• Task requirements
When the word "father" appears in a line of the data below, list that line.

Source records
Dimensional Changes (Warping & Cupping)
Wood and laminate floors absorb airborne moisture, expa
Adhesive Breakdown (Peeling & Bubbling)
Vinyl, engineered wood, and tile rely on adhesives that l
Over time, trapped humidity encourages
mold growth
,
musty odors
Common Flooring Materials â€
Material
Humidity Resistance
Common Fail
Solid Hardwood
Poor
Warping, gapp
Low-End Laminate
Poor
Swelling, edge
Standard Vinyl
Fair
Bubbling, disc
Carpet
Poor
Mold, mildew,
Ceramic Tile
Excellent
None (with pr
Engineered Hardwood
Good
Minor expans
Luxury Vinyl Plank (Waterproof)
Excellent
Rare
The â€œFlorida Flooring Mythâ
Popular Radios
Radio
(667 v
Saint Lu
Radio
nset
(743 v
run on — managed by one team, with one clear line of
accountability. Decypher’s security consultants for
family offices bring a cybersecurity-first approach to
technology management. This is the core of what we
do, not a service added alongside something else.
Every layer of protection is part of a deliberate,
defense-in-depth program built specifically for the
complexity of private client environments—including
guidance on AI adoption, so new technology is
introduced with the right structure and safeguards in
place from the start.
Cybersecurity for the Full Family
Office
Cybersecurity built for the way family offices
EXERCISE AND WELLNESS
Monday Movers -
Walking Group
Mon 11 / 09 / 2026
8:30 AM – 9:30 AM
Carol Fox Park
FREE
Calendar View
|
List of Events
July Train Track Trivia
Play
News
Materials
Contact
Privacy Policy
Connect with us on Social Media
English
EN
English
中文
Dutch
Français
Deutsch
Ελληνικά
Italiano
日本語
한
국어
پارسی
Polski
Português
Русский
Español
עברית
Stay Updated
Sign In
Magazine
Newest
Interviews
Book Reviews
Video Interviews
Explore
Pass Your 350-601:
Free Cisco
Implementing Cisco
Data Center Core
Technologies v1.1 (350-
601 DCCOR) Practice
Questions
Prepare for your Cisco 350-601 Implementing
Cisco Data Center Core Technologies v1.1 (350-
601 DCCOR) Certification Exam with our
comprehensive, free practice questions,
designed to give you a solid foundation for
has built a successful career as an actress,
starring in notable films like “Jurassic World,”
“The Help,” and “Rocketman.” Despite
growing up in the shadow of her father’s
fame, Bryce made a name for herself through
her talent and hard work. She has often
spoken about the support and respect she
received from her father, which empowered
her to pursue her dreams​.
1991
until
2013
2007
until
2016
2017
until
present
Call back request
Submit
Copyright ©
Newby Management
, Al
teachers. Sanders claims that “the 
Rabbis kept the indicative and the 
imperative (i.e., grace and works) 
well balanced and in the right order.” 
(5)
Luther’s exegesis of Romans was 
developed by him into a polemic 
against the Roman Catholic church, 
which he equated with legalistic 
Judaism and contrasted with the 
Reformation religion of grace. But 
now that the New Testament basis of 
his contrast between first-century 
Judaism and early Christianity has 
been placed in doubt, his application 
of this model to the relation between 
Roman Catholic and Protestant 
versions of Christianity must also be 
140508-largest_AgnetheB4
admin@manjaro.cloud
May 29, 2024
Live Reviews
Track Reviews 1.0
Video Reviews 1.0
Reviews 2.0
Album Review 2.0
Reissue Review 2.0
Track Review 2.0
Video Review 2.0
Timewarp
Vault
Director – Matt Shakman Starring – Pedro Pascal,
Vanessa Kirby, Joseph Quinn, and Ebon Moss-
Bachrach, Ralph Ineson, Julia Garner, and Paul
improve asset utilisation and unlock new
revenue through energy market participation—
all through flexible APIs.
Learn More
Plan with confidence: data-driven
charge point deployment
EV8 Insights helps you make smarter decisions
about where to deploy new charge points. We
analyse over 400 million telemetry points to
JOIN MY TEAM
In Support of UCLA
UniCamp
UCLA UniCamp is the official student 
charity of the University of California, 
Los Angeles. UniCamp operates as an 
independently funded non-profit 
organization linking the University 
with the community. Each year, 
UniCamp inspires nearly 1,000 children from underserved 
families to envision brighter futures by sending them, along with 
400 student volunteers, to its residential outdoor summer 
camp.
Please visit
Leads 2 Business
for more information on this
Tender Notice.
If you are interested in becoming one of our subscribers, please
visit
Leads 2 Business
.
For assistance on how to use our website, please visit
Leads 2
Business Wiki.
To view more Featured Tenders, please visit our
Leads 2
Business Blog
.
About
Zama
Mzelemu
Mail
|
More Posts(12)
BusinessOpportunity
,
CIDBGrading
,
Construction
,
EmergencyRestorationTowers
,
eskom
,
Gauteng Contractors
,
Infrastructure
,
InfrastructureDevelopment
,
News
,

• Solution
growing up in the shadow of her father’s
received from her father, which empowered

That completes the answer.